Grazie al neo-folk apocalittico avevo già una conoscenza nominale di Julius Evola, che approfondii insieme a Renè Guenon. Nel 1994 ero di fatto passato all’estrema destra, leggendo di tutto, da Malinsky e Romualdi a Rauti e Freda. Mi abbeverai alla critica del mondo moderno e mi fu facile farlo perché dietro la patina del progressista postmoderno celavo già – come ho detto – un’indole reazionaria. La destra ufficiale non mi appassionava per nulla: i Berlusconi, i Dini, i Dole potevano andare bene per mio cugino, non per me. Tuttavia per dire come fossi lontano dal mondo neofascista e di come questo fosse ghettizzato nell’opinione pubblica, ricordo che gustai l’opportunità di votare l’Alessandra Mussolini a sindaco di Napoli come se fosse un perverso piacere.
Il mondo della Destra Radicale si rivelò però una delusione per le sue ambigue convergenze con l’estrema sinistra. Quando la lettura di Orion diventò per me una tortura dissi basta: dal mondo comunista ero uscito dalla porta e non volevo per nulla rientrarvi, magari dalla finestra. Avevo avuto modo di conoscere gli anarchici dell’Autonomia per quelli che erano: borghesi nichilisti con impresso negli occhi un luciferino sguardo nei confronti della vita. La provocazione come regola, questi distruttori per vocazione erano come etero-diretti al fine della sovversione e dello storpiamento di tutto ciò che la società occidentale (quella benpensante di venti-trent’anni fa, attenzione) e il senso comune percepivano come buono e giusto.
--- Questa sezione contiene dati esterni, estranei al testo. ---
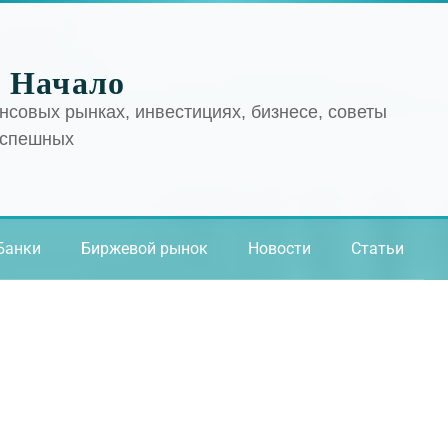
 Начало
нсовых рынках, инвестициях, бизнесе, советы
успешных
Банки
Биржевой рынок
Новости
Статьи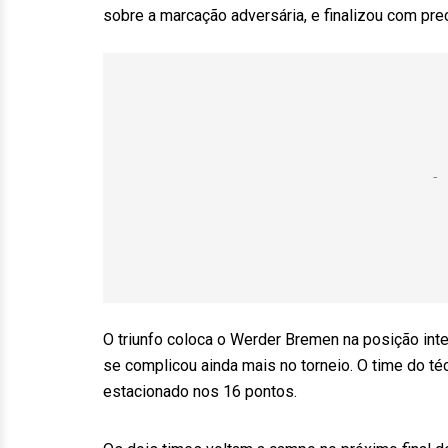
sobre a marcação adversária, e finalizou com preci
O triunfo coloca o Werder Bremen na posição inte
se complicou ainda mais no torneio. O time do t
estacionado nos 16 pontos.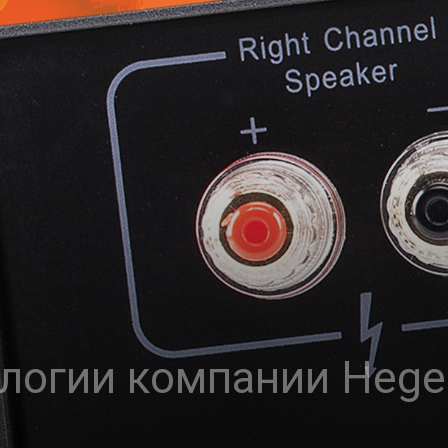
логии компании Hege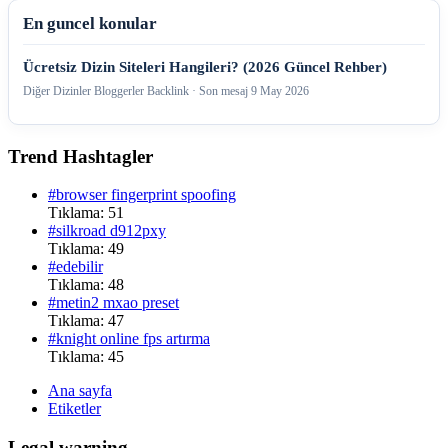
En guncel konular
Ücretsiz Dizin Siteleri Hangileri? (2026 Güncel Rehber)
Diğer Dizinler Bloggerler Backlink · Son mesaj
9 May 2026
Trend Hashtagler
#browser fingerprint spoofing
Tıklama: 51
#silkroad d912pxy
Tıklama: 49
#edebilir
Tıklama: 48
#metin2 mxao preset
Tıklama: 47
#knight online fps artırma
Tıklama: 45
Ana sayfa
Etiketler
Legal warning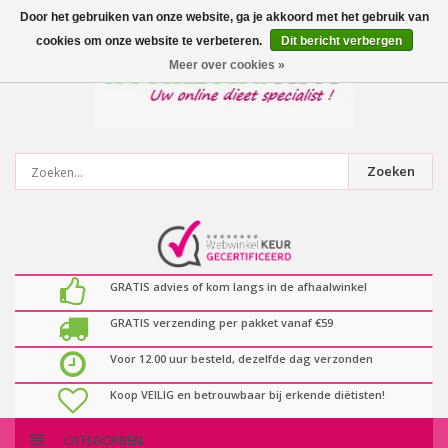
0
artikelen
Door het gebruiken van onze website, ga je akkoord met het gebruik van
cookies om onze website te verbeteren.
Dit bericht verbergen
Meer over cookies »
Zoeken
GRATIS advies of kom langs in de afhaalwinkel
GRATIS verzending per pakket vanaf €59
Voor 12.00 uur besteld, dezelfde dag verzonden
Koop VEILIG en betrouwbaar bij erkende diëtisten!
CATEGORIEËN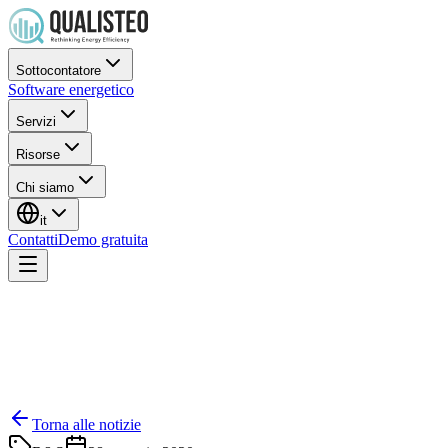
Sottocontatore
Software energetico
Servizi
Risorse
Chi siamo
it
Contatti
Demo gratuita
Torna alle notizie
Questa consapevolezza di aver avuto a che fare con qualcosa di intrinsecamente malvagio è stata per me una scossa salutare. Addirittura Provvidenziale. Mi sono riavvicinato alla Fede Cattolica, per anni tralasciata al rango di bassa superstizione, e grazie a questa iniziato un percorso, che continua tuttora, volto a combattere con l’ardore del neoconvertito il tremendo drago comunista. Oggi posso dire che sono di Destra perché sono già stato di Sinistra. Ho gli anticorpi, ormai non mi fregano più.